──────── EXCERPTED RECORDS

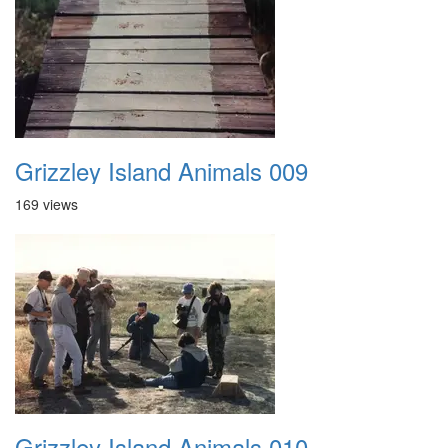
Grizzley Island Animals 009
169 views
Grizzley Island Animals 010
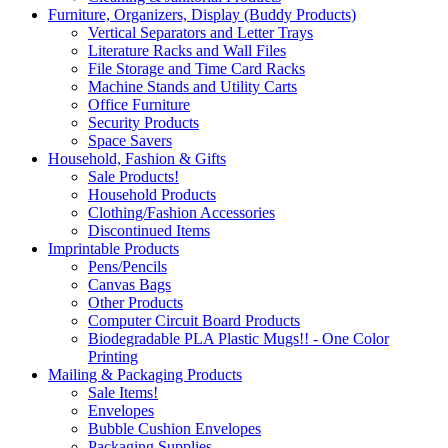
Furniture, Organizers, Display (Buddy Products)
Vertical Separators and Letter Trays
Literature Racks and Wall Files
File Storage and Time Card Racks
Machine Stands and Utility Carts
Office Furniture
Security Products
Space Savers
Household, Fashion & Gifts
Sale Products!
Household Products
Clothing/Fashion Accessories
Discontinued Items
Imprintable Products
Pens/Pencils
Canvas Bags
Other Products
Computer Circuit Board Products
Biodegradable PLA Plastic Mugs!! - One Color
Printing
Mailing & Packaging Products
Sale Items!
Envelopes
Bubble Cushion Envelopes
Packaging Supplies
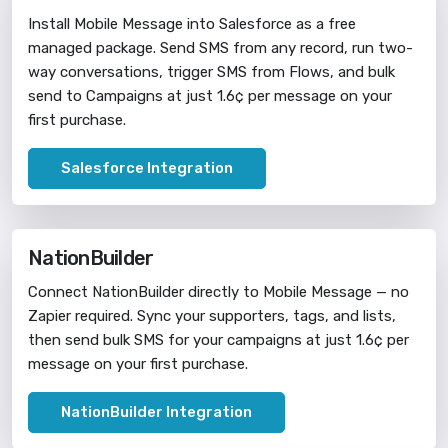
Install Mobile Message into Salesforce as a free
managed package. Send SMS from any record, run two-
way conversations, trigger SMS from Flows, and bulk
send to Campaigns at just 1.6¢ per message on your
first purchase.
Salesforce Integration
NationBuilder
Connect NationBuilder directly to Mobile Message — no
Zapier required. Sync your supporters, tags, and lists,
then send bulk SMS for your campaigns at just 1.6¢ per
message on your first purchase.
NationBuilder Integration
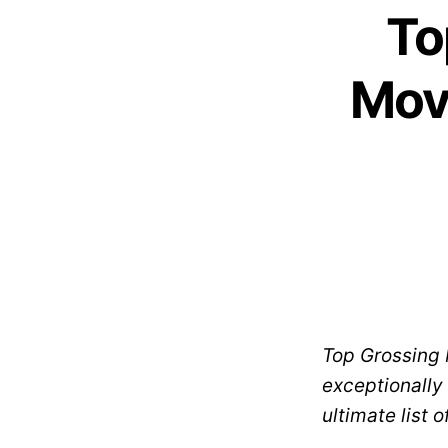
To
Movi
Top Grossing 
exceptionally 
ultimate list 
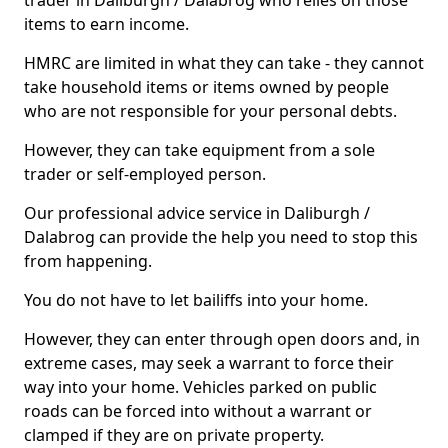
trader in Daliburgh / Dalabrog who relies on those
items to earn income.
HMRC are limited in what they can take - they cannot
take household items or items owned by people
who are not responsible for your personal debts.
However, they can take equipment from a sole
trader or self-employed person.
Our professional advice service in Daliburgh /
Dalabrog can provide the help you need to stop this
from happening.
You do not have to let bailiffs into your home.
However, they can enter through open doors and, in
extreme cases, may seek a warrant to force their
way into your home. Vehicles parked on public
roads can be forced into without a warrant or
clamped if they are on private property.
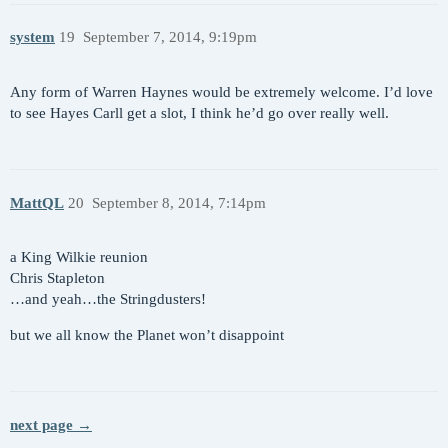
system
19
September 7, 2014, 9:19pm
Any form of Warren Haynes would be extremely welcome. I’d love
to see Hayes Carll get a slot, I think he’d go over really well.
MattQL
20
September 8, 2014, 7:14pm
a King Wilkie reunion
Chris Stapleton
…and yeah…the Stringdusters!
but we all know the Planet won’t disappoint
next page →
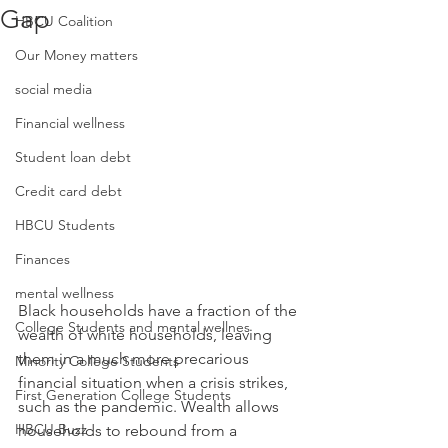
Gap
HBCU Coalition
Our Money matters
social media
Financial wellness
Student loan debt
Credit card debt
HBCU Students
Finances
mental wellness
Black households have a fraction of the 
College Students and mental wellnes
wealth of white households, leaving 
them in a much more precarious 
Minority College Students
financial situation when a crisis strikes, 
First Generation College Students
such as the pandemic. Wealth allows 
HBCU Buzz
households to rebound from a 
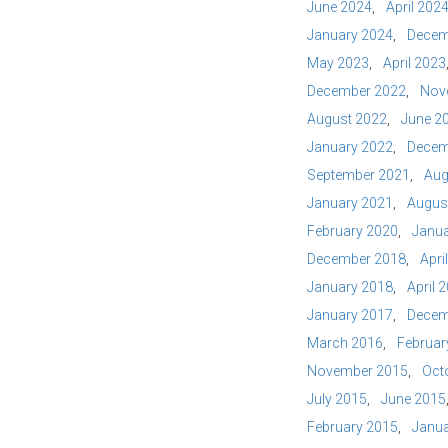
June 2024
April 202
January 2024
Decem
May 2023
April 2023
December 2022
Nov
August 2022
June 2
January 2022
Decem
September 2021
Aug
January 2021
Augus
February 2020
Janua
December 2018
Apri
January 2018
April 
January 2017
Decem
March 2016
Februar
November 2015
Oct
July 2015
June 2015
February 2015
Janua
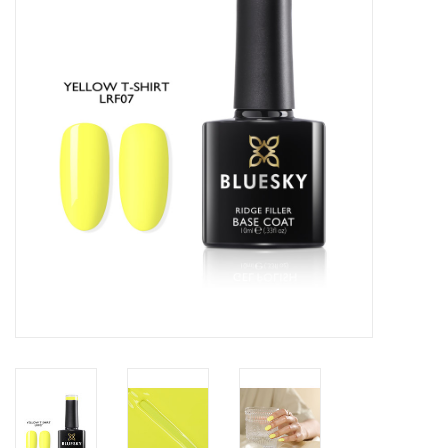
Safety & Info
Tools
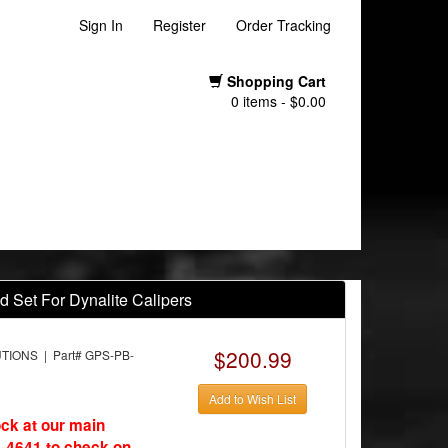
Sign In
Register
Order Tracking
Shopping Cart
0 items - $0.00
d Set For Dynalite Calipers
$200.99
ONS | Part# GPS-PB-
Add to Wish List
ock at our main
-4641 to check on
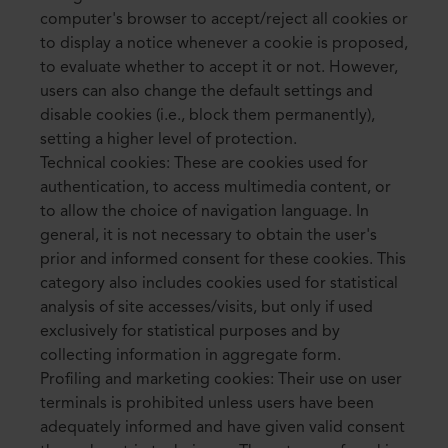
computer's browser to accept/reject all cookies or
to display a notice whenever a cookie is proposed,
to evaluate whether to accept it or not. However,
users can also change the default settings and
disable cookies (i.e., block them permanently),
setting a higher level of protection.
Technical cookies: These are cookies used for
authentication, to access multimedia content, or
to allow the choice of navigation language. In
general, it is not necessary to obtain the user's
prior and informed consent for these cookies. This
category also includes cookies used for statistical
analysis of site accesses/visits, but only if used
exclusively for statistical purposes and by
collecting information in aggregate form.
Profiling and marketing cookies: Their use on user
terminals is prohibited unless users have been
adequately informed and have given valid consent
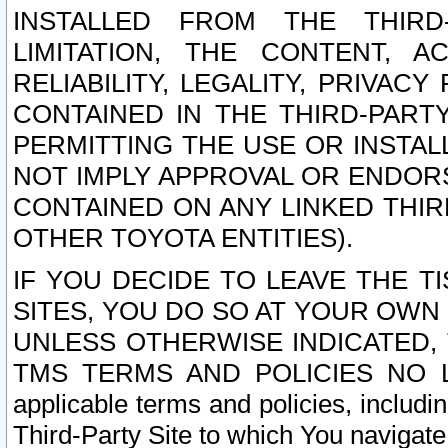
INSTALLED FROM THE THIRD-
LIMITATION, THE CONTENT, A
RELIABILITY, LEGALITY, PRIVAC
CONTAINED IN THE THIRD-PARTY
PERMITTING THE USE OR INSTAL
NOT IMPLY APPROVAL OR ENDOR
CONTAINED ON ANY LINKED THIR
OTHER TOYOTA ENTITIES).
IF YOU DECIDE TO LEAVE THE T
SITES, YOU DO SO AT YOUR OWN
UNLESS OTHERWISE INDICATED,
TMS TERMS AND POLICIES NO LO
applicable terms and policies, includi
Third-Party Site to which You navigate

────────────────

YOUR TASK:
Look through the entries and return every line where "September" appears.

ANSWER SPACE:
September 7, 2014, 9:19pm
September 8, 2014, 7:14pm
September 2021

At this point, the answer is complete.